Nacido en Castiglione, Emilia Romagna (centro de Italia), también fue delegado apostólico en Jerusalén y Palestina en 1969, tras ser ordenado obispo, y diplomático en otras partes del mundo.
Creado cardenal en 1991, fue titular de la influyente Congregación para la Educación Católica durante nueve años.

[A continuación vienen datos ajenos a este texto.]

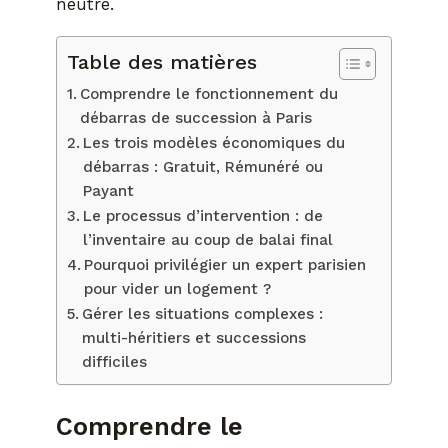
neutre.
Table des matières
Comprendre le fonctionnement du
débarras de succession à Paris
Les trois modèles économiques du
débarras : Gratuit, Rémunéré ou
Payant
Le processus d’intervention : de
l’inventaire au coup de balai final
Pourquoi privilégier un expert parisien
pour vider un logement ?
Gérer les situations complexes :
multi-héritiers et successions
difficiles
Comprendre le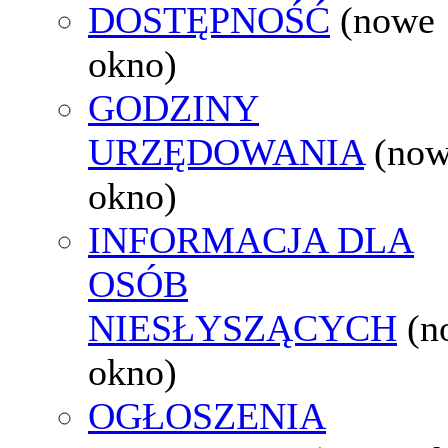
DOSTĘPNOŚĆ
(nowe
okno)
GODZINY
URZĘDOWANIA
(no
okno)
INFORMACJA DLA
OSÓB
NIESŁYSZĄCYCH
(n
okno)
OGŁOSZENIA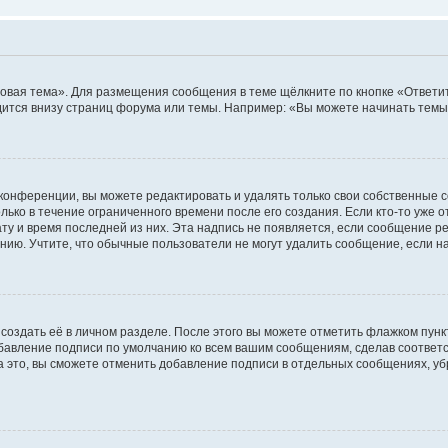
овая тема». Для размещения сообщения в теме щёлкните по кнопке «Ответит
ится внизу страниц форума или темы. Например: «Вы можете начинать темы»
конференции, вы можете редактировать и удалять только свои собственные 
ько в течение ограниченного времени после его создания. Если кто-то уже 
дату и время последней из них. Эта надпись не появляется, если сообщение 
ию. Учтите, что обычные пользователи не могут удалить сообщение, если на 
создать её в личном разделе. После этого вы можете отметить флажком пун
обавление подписи по умолчанию ко всем вашим сообщениям, сделав соотве
а это, вы сможете отменить добавление подписи в отдельных сообщениях, у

Conocido por ser el más "americano" de la Curia por su estrecha amistad con la familia Bush, fue enviado en marzo de 2003 por Juan Pablo II a Washington para intentar convencer a George W. Bush de no invadir Irak.
Dos años antes, el papa polaco lo utilizó para otra importante misión diplomática a Tierra Santa, en la que le entregó cartas pontificias al premier israelí Ariel Sharon, y al líder palestino Yasser Arafat, para que hicieran un alto el fuego y volvieran a la mesa de negociaciones.
En lo que se considera su parte oscura, que siempre negó pero que le significó gran amargura, Laghi fue acusado por las Madres de Plaza de Mayo y otras organizaciones defensoras de los derechos humanos de no haber denunciado lo suficiente lo que sucedía en la Argentina en los años que pasó en Buenos Aires (de 1974 a 1980), por su presunta complicidad en la tragedia de los desaparecidos y una supuesta amistad con los generales que estaban en el poder.
Las Madres de Plaza de Mayo, de hecho, a mediados de 1997 lo denunciaron ante la justicia italiana por "haber participado del secuestro, tortura y homicidio de miles de personas".
En los juicios que se celebraron (en ausencia) en esta capital contra militares argentinos por la desaparición de ítalo-argentinos, más de una vez Laghi fue tildado de "amigo" del almirante Emilio Massera, con quien jugaba asiduamente al tenis.
En 1999, sin embargo, los periodistas argentinos Bruno Passarelli y Fernando Ellemberg escribieron un libro en su defensa, El cardenal y los desaparecidos-La obra del nuncio apostólico Pío Laghi en la Argentina , en el que reivindicaron su rol, y aseguraron que en verdad el entonces nuncio habría intervenido para salvar a unas 5000 personas.